On 21 June, 2026, JNS CEO and Jerusalem Bureau Chief Alex Traiman announced that JNS would change its name from Jewish News Snydicate to Jerusalem News Syndicate. The change was formally announced on 2 July 2026 on an X post further stating that "For JNS, that city is the Jewish State’s eternal capital, Jerusalem."

==Editorial positions==
In 2015, The Forward described JNS as focusing heavily on Israeli security threats. Frequent columnists Ben Cohen and Stephen M. Flatow wrote often against the Iran Nuclear Deal and the Obama administration more generally, and the JNS board included Middle East Forum president and pro-Israel hawk Daniel Pipes and neoconservative Harvard professor Ruth Wisse.

JNS's publisher Russel Pergament described the wire service as a "nonpartisan, objective, straight down the middle newswire with no axe to grind except one: to see that Israel gets a fair shake in the news." "There are some editors who do not want to upset their readers so they’ll publish a JNS news brief about someone in Israel inventing a new flavor of ice cream, but they won’t run anything that’s kind of scary," he told the Jewish Press.

The Forward, a progressive media outlet, has stated that the JNS was not overtly ideological, but it has been described as conservative, right-leaning, and more hawkish than the JTA. According to Rick Kestenbaum of the American Jewish Press Association, editors of Jewish media outlets are aware of JNS's ideology and difference from the JTA.

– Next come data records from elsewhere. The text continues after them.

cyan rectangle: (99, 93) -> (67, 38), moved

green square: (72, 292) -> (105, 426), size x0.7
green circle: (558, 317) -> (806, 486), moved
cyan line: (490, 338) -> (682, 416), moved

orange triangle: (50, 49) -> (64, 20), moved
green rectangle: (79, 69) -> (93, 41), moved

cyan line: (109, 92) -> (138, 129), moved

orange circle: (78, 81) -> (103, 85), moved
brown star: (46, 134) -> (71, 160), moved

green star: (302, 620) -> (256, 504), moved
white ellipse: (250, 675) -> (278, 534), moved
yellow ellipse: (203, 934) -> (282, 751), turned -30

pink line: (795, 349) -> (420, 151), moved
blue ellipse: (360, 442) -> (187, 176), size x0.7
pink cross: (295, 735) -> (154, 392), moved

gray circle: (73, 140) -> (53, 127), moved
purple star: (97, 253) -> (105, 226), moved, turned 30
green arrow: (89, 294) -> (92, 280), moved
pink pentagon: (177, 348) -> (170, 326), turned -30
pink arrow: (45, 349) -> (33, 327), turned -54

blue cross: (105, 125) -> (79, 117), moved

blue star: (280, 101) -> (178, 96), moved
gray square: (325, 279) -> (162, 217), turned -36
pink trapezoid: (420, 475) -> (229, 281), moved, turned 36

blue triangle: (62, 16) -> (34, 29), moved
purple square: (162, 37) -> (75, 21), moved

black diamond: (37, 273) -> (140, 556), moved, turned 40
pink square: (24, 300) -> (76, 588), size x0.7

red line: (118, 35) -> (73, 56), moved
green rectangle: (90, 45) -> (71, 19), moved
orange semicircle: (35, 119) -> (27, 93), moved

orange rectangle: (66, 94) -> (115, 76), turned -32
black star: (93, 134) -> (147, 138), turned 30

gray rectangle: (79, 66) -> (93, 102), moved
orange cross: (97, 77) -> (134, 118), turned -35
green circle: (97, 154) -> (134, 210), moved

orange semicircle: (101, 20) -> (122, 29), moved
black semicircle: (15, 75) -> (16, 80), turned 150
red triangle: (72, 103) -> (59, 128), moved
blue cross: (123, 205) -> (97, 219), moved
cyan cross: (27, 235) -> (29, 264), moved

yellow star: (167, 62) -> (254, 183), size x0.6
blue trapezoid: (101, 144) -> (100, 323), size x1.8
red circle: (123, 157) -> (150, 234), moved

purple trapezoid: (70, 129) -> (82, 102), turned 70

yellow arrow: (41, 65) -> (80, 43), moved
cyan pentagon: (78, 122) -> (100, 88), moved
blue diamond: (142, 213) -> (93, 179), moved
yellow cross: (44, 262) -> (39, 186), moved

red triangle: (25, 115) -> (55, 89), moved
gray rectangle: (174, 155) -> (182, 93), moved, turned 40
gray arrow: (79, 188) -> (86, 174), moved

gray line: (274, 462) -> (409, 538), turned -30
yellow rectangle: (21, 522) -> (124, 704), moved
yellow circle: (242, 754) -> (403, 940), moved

In October 2023, Dan Freeman-Maloy, the director of strategic operations at Canadians for Justice and Peace in the Middle East, wrote to chief personnel at the National Post requesting that syndicated content from the JNS be clearly labelled as opinion, stating that the JNS "functions as a pro-Israel think tank that produces hard-line opinions behind a 'National Post Wire Service' disguise" and calling the use of JNS content "a gross betrayal of public trust and a blow to the credibility of journalism nation-wide".

==Financial support==
The Adelson Foundation was the largest single funder of JNS as of 2015, contributing over $1.2 million between 2013 and 2015. In 2015, Adam Milstein donated $12,500. In 2020, JNS's largest single donor was Sheldon Adelson.